SOURCE RECORDS START

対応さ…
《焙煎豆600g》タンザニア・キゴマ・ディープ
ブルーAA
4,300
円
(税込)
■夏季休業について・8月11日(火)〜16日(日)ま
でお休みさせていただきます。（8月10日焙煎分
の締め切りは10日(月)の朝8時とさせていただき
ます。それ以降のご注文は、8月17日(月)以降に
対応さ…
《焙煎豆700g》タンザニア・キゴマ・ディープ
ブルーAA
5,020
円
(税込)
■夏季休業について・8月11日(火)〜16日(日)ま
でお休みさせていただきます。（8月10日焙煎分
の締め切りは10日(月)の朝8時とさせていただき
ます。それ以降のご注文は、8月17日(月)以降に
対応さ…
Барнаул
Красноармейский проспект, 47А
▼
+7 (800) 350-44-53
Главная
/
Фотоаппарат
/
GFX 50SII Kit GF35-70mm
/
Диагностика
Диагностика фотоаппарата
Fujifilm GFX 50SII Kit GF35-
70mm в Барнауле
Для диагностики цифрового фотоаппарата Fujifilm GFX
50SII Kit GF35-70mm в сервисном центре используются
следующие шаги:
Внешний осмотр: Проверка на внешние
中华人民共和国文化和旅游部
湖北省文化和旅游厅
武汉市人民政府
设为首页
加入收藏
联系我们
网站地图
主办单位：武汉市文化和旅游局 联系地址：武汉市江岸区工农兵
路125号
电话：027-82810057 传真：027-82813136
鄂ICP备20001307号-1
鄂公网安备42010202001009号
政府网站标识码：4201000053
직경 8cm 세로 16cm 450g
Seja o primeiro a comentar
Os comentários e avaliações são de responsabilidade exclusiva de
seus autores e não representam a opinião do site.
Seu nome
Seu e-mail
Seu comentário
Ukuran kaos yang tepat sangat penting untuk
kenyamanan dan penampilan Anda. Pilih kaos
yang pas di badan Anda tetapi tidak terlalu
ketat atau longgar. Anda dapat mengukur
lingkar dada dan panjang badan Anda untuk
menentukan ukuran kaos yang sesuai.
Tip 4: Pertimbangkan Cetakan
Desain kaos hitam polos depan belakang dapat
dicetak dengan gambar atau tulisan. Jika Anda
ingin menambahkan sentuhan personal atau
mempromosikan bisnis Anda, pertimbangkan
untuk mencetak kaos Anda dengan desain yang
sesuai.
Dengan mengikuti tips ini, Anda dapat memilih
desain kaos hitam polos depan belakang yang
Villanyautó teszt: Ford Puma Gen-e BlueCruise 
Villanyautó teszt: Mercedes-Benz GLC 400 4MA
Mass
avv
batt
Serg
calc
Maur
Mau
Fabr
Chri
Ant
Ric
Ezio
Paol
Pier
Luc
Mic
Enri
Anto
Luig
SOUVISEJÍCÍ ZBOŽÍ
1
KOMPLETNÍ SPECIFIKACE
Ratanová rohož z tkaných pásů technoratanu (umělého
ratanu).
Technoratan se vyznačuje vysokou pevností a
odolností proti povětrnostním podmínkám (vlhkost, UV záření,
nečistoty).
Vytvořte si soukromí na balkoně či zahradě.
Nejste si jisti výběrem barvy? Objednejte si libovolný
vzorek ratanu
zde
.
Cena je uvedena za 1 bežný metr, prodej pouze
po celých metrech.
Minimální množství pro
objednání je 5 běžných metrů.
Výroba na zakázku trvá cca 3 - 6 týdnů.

SOURCE RECORDS END

WHAT YOU WILL DO: Leaving every word in place, output the whole listing above.

EXERCISE SOLUTION:
対応さ…
《焙煎豆600g》タンザニア・キゴマ・ディープ
ブルーAA
4,300
円
(税込)
■夏季休業について・8月11日(火)〜16日(日)ま
でお休みさせていただきます。（8月10日焙煎分
の締め切りは10日(月)の朝8時とさせていただき
ます。それ以降のご注文は、8月17日(月)以降に
対応さ…
《焙煎豆700g》タンザニア・キゴマ・ディープ
ブルーAA
5,020
円
(税込)
■夏季休業について・8月11日(火)〜16日(日)ま
でお休みさせていただきます。（8月10日焙煎分
の締め切りは10日(月)の朝8時とさせていただき
ます。それ以降のご注文は、8月17日(月)以降に
対応さ…
Барнаул
Красноармейский проспект, 47А
▼
+7 (800) 350-44-53
Главная
/
Фотоаппарат
/
GFX 50SII Kit GF35-70mm
/
Диагностика
Диагностика фотоаппарата
Fujifilm GFX 50SII Kit GF35-
70mm в Барнауле
Для диагностики цифрового фотоаппарата Fujifilm GFX
50SII Kit GF35-70mm в сервисном центре используются
следующие шаги:
Внешний осмотр: Проверка на внешние
中华人民共和国文化和旅游部
湖北省文化和旅游厅
武汉市人民政府
设为首页
加入收藏
联系我们
网站地图
主办单位：武汉市文化和旅游局 联系地址：武汉市江岸区工农兵
路125号
电话：027-82810057 传真：027-82813136
鄂ICP备20001307号-1
鄂公网安备42010202001009号
政府网站标识码：4201000053
직경 8cm 세로 16cm 450g
Seja o primeiro a comentar
Os comentários e avaliações são de responsabilidade exclusiva de
seus autores e não representam a opinião do site.
Seu nome
Seu e-mail
Seu comentário
Ukuran kaos yang tepat sangat penting untuk
kenyamanan dan penampilan Anda. Pilih kaos
yang pas di badan Anda tetapi tidak terlalu
ketat atau longgar. Anda dapat mengukur
lingkar dada dan panjang badan Anda untuk
menentukan ukuran kaos yang sesuai.
Tip 4: Pertimbangkan Cetakan
Desain kaos hitam polos depan belakang dapat
dicetak dengan gambar atau tulisan. Jika Anda
ingin menambahkan sentuhan personal atau
mempromosikan bisnis Anda, pertimbangkan
untuk mencetak kaos Anda dengan desain yang
sesuai.
Dengan mengikuti tips ini, Anda dapat memilih
desain kaos hitam polos depan belakang yang
Villanyautó teszt: Ford Puma Gen-e BlueCruise 
Villanyautó teszt: Mercedes-Benz GLC 400 4MA
Mass
avv
batt
Serg
calc
Maur
Mau
Fabr
Chri
Ant
Ric
Ezio
Paol
Pier
Luc
Mic
Enri
Anto
Luig
SOUVISEJÍCÍ ZBOŽÍ
1
KOMPLETNÍ SPECIFIKACE
Ratanová rohož z tkaných pásů technoratanu (umělého
ratanu).
Technoratan se vyznačuje vysokou pevností a
odolností proti povětrnostním podmínkám (vlhkost, UV záření,
nečistoty).
Vytvořte si soukromí na balkoně či zahradě.
Nejste si jisti výběrem barvy? Objednejte si libovolný
vzorek ratanu
zde
.
Cena je uvedena za 1 bežný metr, prodej pouze
po celých metrech.
Minimální množství pro
objednání je 5 běžných metrů.
Výroba na zakázku trvá cca 3 - 6 týdnů.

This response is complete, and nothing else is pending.